• **What you should do**
Find and copy every line in the records that includes the string "打开生成文件夹".

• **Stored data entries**
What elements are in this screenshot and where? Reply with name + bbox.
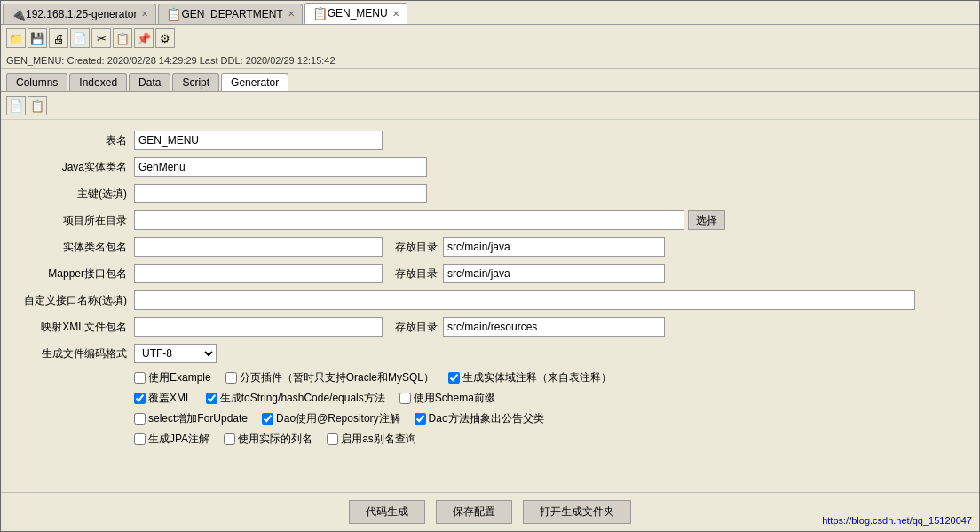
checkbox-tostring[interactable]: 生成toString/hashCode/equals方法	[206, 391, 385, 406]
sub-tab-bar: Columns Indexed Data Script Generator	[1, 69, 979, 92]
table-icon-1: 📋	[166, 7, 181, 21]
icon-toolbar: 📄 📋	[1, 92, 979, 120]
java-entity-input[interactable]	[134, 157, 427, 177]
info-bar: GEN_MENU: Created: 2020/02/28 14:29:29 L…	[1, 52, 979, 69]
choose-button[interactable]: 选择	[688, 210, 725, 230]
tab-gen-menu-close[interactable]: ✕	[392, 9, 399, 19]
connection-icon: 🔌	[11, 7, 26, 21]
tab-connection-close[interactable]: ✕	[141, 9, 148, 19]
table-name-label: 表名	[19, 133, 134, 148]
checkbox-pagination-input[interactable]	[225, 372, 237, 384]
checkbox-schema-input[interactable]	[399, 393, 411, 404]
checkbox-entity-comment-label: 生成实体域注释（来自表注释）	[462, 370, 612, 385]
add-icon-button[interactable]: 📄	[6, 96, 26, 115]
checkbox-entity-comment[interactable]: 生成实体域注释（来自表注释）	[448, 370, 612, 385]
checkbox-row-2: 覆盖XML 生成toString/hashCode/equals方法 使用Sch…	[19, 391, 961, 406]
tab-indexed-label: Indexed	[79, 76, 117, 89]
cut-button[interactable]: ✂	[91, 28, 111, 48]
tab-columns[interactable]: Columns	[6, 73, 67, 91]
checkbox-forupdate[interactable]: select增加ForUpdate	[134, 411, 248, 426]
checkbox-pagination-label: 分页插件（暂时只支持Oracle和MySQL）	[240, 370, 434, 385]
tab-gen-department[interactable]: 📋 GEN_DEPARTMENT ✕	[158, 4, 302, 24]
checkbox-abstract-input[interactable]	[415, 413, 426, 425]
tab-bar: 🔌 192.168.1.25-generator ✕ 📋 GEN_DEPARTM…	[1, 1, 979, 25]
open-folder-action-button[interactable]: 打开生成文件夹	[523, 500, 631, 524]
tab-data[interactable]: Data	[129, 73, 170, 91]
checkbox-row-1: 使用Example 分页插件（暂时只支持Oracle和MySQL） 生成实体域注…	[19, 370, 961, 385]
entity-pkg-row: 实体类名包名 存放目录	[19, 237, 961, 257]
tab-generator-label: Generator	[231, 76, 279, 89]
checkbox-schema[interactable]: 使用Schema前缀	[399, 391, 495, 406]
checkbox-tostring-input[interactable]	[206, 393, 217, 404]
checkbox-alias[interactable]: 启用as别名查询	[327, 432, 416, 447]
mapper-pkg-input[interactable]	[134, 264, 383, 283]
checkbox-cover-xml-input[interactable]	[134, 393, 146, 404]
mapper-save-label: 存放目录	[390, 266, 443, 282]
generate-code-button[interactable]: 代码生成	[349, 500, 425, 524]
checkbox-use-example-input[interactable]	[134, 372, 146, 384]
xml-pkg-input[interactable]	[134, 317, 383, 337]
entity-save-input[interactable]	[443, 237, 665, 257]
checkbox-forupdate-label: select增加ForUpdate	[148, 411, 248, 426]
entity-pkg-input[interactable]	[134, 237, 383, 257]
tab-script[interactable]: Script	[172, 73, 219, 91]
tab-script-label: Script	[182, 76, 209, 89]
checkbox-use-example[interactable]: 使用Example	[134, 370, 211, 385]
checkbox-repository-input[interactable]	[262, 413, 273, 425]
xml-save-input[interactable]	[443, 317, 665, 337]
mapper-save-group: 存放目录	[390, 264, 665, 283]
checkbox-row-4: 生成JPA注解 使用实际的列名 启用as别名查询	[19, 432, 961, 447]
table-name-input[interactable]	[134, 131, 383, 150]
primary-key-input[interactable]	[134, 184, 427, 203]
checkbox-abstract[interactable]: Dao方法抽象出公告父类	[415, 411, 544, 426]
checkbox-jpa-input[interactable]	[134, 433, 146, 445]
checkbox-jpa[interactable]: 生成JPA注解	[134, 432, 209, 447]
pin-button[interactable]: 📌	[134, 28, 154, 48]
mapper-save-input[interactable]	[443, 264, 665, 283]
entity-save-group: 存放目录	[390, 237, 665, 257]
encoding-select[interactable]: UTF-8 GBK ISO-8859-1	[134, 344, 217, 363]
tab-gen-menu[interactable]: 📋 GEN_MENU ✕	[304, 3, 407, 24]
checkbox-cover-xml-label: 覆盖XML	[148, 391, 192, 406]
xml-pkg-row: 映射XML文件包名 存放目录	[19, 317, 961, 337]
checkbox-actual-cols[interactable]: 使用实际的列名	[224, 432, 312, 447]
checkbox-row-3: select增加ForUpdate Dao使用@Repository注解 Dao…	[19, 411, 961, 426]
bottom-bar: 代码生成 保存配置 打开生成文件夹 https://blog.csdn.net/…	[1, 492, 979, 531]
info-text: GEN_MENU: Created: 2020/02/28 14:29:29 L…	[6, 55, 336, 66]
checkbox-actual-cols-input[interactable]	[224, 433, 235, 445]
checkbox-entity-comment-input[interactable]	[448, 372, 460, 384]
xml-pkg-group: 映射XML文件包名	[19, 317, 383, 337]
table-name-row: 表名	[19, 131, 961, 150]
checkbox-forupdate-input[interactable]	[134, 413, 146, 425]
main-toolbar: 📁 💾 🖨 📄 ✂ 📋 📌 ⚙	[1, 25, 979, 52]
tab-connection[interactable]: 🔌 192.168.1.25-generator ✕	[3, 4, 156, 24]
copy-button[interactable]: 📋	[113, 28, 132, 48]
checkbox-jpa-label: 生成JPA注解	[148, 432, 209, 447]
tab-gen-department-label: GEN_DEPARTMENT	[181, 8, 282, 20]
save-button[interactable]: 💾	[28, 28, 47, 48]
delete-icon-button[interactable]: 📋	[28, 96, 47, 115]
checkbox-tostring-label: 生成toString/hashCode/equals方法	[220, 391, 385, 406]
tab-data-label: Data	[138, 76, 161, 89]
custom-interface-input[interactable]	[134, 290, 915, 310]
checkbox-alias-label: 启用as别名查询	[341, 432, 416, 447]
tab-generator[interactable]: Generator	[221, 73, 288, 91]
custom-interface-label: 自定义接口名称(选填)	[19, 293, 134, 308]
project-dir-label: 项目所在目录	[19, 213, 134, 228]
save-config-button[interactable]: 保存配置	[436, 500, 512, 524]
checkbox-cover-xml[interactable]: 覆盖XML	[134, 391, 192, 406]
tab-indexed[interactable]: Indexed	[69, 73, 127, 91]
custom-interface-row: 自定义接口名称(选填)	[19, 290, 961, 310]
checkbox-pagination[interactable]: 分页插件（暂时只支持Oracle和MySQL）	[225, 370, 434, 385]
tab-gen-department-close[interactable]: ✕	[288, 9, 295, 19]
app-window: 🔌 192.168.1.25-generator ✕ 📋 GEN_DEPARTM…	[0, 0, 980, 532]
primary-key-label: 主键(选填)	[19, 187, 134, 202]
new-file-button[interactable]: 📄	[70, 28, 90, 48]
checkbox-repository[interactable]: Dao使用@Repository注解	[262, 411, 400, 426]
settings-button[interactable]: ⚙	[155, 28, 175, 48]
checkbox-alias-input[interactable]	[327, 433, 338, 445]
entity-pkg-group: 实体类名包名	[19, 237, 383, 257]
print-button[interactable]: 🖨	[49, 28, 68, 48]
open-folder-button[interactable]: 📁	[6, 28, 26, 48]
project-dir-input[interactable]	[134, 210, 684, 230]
...
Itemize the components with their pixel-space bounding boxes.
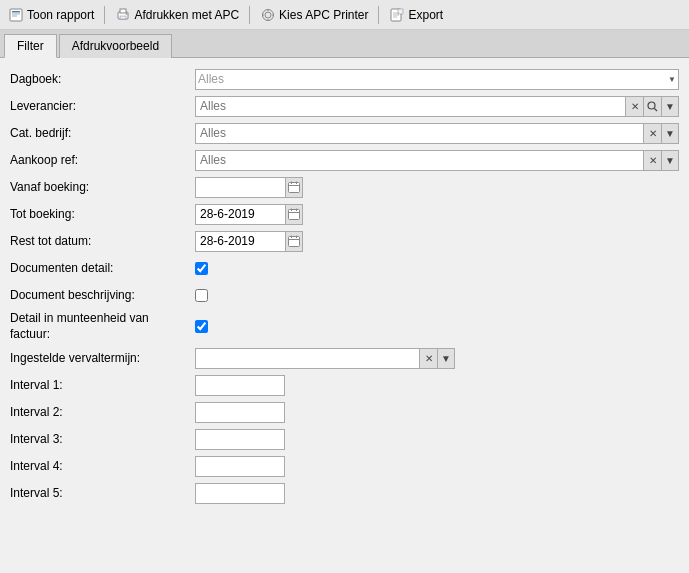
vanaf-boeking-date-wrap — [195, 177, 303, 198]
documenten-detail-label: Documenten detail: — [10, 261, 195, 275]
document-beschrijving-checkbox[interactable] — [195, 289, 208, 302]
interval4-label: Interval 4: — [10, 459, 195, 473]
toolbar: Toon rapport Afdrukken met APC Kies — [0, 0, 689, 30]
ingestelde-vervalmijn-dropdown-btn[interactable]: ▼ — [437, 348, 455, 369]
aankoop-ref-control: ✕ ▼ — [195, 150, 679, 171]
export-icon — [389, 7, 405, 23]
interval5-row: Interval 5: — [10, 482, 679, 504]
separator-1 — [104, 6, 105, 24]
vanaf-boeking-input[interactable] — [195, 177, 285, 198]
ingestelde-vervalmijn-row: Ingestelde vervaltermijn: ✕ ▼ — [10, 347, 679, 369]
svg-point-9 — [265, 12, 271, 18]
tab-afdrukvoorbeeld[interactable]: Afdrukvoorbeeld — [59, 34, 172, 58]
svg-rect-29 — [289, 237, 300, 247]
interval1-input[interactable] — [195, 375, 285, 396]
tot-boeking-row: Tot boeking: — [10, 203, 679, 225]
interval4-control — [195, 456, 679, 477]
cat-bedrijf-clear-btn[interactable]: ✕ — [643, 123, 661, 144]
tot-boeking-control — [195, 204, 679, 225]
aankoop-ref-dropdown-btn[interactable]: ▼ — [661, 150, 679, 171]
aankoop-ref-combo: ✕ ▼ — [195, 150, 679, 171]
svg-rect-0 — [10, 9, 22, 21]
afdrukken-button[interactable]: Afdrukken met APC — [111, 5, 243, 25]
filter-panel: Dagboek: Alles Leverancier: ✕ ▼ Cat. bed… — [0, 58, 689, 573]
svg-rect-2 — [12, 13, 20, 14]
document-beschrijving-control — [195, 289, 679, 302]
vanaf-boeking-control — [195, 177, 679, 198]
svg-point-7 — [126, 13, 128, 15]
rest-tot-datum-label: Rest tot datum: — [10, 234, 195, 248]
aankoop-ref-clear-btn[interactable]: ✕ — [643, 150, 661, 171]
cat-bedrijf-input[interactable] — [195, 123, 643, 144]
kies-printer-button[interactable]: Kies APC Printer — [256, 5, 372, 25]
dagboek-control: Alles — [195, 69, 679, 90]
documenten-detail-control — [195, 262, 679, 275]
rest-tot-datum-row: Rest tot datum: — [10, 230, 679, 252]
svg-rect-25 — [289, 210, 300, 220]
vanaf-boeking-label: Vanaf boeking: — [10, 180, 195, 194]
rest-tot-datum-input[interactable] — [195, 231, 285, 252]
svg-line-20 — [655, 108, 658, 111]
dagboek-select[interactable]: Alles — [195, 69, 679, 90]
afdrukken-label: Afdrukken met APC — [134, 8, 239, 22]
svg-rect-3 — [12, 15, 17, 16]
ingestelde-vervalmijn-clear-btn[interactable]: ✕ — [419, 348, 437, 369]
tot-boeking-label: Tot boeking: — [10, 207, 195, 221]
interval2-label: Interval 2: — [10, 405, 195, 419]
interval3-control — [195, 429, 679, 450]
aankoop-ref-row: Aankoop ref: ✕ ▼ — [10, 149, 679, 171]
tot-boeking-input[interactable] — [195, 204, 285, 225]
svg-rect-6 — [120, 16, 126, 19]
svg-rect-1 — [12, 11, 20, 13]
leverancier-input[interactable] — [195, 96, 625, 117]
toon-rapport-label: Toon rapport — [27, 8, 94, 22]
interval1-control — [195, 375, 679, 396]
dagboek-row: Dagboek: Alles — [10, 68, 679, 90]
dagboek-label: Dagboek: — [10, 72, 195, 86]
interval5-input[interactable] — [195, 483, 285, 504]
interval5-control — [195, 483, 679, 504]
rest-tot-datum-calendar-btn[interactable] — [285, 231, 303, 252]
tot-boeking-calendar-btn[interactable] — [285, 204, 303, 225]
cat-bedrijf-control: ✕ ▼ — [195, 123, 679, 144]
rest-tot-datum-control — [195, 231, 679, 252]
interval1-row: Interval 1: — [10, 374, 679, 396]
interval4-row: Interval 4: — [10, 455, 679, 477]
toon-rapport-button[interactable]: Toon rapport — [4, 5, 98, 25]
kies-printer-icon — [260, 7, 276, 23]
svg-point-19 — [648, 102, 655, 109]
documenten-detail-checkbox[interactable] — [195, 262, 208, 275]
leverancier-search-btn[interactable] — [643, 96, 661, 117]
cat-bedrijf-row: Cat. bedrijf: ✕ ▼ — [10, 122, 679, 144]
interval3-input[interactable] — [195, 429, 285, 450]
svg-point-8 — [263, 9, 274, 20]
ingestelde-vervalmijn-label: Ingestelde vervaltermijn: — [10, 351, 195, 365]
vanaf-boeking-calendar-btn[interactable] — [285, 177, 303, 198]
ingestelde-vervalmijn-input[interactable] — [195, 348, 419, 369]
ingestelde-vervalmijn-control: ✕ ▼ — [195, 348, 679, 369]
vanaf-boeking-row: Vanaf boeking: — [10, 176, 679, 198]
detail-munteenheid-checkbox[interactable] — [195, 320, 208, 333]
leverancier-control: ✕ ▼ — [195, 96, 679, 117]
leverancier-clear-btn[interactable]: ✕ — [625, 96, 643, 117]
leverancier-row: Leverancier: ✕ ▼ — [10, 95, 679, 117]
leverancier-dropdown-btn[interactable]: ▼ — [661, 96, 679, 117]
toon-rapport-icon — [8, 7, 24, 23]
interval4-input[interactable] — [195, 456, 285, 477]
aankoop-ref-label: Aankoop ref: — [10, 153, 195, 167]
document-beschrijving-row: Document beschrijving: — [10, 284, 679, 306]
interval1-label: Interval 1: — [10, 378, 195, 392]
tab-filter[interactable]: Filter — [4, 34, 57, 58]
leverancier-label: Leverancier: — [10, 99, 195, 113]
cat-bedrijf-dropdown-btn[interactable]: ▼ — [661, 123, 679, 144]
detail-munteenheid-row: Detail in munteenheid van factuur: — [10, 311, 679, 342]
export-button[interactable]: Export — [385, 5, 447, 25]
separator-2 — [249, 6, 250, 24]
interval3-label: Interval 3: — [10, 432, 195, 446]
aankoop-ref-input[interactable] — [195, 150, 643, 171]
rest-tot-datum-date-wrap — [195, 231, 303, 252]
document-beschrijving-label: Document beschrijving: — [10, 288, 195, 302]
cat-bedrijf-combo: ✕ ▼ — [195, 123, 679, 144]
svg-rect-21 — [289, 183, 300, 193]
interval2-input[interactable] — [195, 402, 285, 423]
--
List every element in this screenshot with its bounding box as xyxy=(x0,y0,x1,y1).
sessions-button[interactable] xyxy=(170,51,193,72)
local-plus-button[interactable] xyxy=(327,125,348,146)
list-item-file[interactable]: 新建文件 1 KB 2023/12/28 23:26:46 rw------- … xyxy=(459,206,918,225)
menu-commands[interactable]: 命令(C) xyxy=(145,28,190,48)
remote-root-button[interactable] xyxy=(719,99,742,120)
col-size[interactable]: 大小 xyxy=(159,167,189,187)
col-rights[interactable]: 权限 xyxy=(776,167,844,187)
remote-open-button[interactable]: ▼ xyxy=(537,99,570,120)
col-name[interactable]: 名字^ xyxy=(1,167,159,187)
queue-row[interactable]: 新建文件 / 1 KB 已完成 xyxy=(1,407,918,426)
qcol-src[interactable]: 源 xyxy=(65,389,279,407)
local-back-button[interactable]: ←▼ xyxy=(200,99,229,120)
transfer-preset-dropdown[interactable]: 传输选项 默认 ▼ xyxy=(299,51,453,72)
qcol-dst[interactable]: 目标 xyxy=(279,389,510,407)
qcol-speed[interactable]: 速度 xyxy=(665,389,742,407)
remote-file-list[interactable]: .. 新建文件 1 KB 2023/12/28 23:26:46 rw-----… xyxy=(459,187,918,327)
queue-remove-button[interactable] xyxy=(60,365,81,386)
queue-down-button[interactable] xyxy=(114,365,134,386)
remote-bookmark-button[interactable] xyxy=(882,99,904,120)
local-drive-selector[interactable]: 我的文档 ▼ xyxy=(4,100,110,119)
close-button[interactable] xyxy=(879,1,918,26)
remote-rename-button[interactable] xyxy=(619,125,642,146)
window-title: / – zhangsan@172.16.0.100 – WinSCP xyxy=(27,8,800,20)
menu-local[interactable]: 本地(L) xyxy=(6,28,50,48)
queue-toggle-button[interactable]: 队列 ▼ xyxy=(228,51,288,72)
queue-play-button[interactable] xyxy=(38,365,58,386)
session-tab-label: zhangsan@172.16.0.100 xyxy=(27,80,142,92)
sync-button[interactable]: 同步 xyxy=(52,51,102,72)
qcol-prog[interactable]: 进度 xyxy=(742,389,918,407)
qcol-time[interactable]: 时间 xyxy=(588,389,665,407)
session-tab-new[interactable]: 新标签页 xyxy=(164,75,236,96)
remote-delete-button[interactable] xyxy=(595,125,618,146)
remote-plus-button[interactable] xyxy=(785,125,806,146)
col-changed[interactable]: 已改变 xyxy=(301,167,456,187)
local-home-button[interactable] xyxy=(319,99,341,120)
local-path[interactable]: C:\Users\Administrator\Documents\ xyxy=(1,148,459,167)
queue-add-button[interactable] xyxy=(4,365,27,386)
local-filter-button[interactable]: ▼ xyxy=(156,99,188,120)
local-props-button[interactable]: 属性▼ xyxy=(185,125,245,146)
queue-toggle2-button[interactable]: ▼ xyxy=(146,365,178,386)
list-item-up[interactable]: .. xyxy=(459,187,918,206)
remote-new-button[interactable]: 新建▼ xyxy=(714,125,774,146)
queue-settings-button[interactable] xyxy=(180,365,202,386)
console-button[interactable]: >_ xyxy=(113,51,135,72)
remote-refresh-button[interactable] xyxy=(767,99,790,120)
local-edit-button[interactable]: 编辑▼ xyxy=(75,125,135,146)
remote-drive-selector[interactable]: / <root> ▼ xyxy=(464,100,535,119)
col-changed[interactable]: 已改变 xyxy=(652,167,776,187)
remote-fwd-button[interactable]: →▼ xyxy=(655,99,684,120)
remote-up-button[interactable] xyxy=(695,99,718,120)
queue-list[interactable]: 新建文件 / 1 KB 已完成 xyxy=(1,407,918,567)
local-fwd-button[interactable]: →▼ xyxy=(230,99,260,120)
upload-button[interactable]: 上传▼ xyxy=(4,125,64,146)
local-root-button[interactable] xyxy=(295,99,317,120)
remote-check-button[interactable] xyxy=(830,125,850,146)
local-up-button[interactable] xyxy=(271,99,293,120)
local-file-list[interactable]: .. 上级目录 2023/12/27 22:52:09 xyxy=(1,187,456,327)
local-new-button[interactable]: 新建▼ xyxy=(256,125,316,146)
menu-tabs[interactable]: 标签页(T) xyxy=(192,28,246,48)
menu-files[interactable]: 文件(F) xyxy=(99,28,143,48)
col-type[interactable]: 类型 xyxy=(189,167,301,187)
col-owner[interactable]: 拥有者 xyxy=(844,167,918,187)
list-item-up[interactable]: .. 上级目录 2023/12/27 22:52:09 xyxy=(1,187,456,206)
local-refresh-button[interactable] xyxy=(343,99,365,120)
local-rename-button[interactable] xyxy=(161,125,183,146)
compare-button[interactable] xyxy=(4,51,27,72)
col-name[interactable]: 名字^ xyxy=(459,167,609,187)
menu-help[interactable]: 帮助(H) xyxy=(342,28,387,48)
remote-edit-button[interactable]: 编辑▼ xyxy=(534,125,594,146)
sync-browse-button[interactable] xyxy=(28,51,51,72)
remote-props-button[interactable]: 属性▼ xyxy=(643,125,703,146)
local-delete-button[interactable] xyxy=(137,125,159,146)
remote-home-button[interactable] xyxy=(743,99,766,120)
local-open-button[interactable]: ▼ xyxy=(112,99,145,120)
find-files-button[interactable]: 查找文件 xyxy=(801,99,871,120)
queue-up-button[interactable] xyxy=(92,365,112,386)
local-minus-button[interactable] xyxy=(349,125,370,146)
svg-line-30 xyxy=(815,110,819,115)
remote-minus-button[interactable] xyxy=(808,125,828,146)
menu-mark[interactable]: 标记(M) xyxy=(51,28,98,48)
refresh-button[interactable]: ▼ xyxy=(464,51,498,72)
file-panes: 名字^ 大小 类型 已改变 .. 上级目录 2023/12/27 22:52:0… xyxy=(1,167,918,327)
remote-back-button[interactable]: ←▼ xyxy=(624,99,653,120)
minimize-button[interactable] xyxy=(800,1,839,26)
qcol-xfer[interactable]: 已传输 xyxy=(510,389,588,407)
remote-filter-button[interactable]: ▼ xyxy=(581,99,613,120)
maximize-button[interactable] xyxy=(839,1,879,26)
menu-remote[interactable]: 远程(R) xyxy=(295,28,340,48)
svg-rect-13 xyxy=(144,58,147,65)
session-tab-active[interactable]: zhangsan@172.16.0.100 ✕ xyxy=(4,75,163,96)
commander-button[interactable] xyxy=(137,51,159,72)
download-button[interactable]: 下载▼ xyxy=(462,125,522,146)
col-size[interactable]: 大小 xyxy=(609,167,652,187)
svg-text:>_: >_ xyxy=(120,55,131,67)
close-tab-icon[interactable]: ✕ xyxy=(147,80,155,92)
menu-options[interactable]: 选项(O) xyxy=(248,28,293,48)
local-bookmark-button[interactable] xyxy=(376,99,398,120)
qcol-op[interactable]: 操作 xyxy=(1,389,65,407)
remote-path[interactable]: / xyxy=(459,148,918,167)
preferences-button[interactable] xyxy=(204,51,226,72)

• **Response for this exercise**
open-folder-action-button[interactable]: 打开生成文件夹	[523, 500, 631, 524]
bottom-bar: 代码生成 保存配置 打开生成文件夹 https://blog.csdn.net/…	[1, 492, 979, 531]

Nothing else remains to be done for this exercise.